▸ Task brief
Look through the material below. Copy each line that contains the string "حالا".

::: Records to process :::

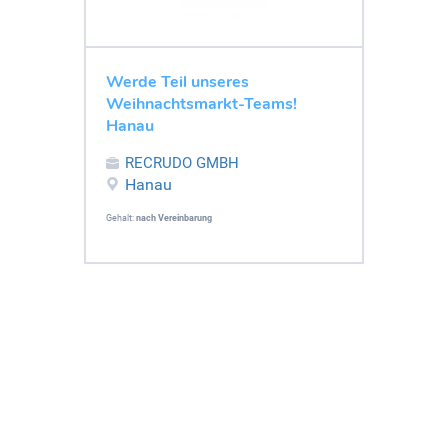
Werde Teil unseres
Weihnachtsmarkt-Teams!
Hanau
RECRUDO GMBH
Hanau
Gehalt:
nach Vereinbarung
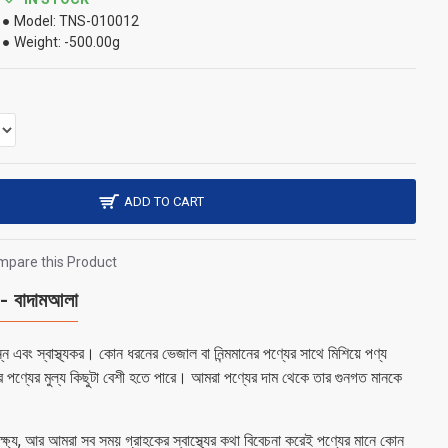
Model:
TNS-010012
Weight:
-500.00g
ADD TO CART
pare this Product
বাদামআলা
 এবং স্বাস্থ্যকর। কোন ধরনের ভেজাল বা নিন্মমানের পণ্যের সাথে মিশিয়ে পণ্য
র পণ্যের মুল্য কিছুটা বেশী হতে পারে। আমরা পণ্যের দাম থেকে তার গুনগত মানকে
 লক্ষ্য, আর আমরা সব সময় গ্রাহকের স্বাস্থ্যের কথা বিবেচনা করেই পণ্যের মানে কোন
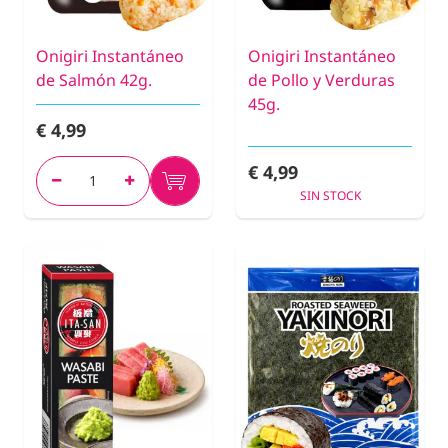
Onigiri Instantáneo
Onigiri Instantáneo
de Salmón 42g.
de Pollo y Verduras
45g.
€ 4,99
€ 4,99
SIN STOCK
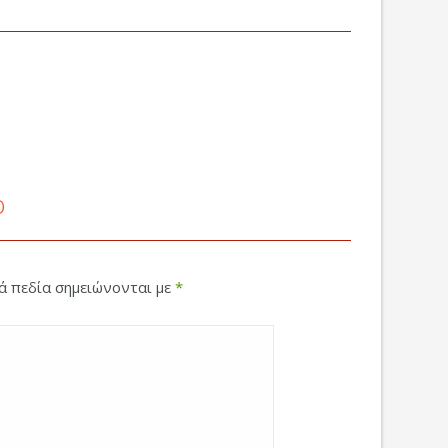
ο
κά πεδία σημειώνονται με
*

:::
::: Records to process :::

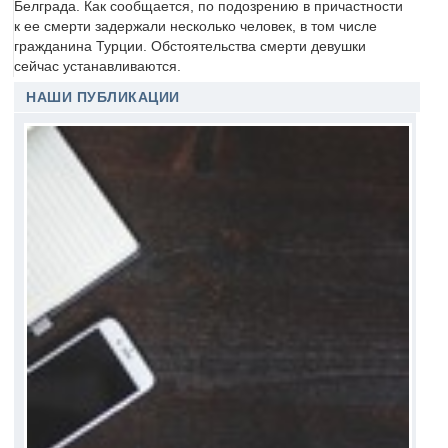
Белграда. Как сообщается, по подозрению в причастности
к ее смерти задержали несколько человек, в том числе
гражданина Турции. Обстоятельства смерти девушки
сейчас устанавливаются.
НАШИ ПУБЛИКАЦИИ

:::
::: Records to process :::

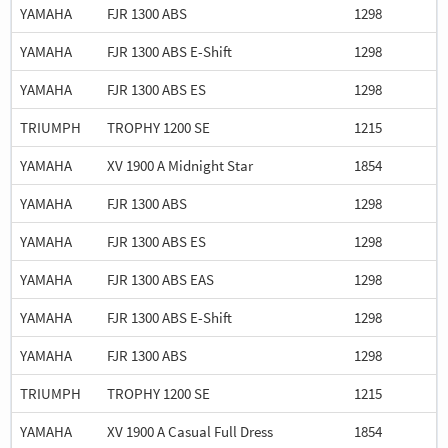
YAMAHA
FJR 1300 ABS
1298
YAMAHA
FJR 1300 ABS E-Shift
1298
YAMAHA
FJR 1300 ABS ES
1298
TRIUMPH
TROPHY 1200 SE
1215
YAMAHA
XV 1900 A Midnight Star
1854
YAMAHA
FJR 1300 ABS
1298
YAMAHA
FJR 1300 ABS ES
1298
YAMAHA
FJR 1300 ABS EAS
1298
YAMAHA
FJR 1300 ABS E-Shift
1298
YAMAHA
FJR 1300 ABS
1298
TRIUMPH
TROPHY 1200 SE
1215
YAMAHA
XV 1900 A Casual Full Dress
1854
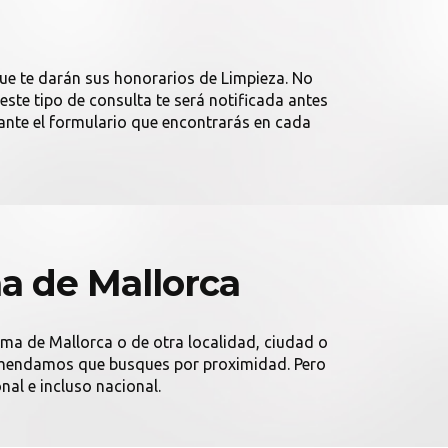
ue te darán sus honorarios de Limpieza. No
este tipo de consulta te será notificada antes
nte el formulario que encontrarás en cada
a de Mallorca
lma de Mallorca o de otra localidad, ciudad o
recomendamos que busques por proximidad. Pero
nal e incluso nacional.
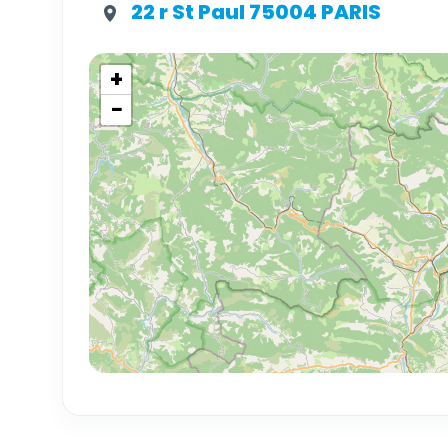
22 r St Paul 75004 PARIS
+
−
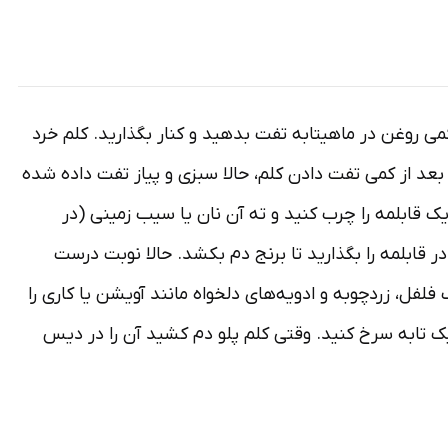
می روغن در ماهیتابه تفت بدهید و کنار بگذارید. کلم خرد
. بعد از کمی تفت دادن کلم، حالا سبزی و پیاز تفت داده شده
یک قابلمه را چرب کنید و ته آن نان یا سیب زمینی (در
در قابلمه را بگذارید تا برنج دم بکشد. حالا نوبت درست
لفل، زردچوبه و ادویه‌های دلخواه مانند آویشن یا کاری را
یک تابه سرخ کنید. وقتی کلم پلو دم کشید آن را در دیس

:::

▸ Result of the exercise
. بعد از کمی تفت دادن کلم، حالا سبزی و پیاز تفت داده شده
در قابلمه را بگذارید تا برنج دم بکشد. حالا نوبت درست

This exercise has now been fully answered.